What is needed: Each line in the data holding "were" should be listed.

Provided data:
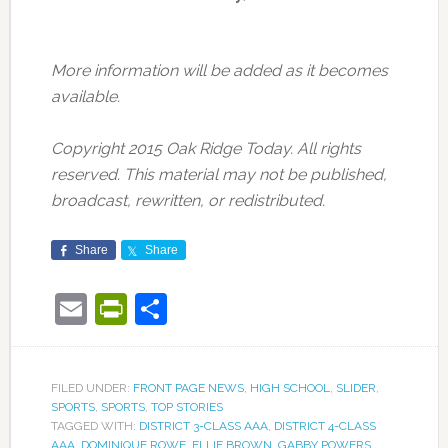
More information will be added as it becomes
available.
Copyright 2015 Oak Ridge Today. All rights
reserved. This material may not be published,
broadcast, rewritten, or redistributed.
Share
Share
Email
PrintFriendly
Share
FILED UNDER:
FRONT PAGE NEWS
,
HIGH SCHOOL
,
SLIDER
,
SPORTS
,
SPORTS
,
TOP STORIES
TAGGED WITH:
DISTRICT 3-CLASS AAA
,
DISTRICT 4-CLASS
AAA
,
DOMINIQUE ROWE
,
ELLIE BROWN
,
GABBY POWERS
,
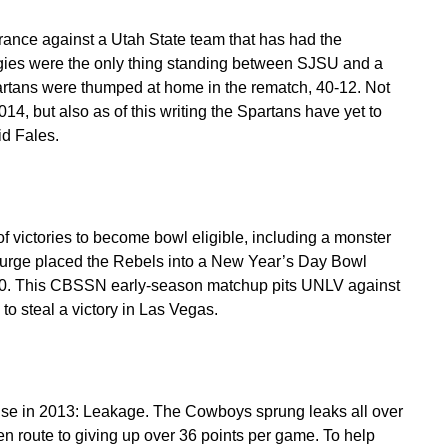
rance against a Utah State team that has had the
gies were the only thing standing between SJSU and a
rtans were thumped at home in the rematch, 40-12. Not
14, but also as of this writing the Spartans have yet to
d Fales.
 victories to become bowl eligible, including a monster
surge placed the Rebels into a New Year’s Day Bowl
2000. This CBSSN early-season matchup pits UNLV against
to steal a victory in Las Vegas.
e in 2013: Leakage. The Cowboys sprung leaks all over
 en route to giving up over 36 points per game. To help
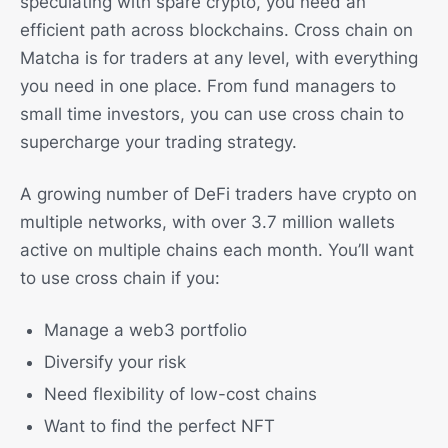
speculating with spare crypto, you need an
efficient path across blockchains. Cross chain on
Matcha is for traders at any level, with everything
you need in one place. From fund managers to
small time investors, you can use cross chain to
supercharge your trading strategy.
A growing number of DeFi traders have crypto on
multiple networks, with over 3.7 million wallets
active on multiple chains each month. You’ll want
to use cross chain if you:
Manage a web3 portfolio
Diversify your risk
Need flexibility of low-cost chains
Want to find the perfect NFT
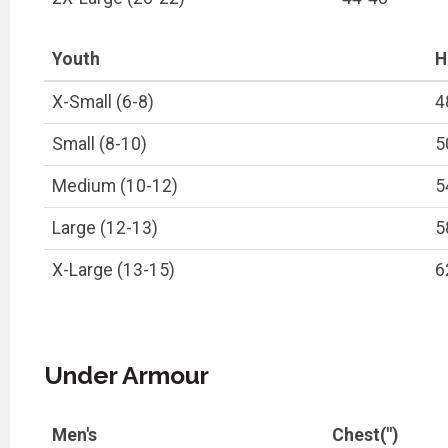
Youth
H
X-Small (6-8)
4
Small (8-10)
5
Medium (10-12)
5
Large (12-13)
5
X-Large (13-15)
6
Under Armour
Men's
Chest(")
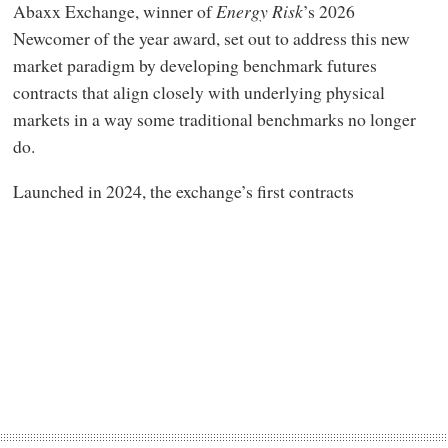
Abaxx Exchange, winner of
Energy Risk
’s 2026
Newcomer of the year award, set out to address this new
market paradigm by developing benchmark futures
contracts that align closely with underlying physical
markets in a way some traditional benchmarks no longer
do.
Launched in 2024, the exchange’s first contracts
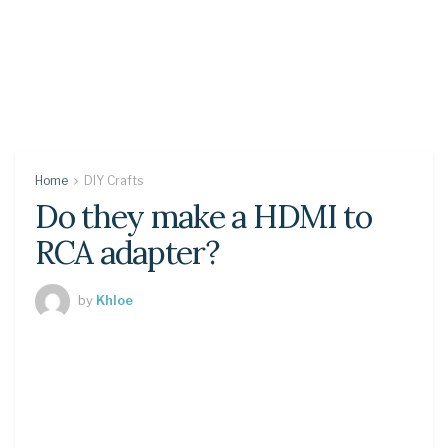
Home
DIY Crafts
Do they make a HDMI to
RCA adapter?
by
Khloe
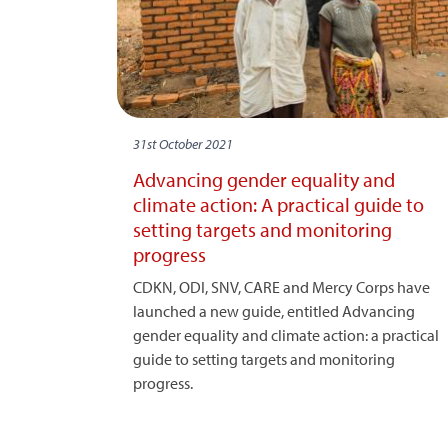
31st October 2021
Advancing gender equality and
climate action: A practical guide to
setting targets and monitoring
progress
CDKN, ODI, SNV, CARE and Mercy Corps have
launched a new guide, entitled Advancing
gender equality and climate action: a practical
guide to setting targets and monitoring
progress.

Task answer:
gies were the only thing standing between SJSU and a
rtans were thumped at home in the rematch, 40-12. Not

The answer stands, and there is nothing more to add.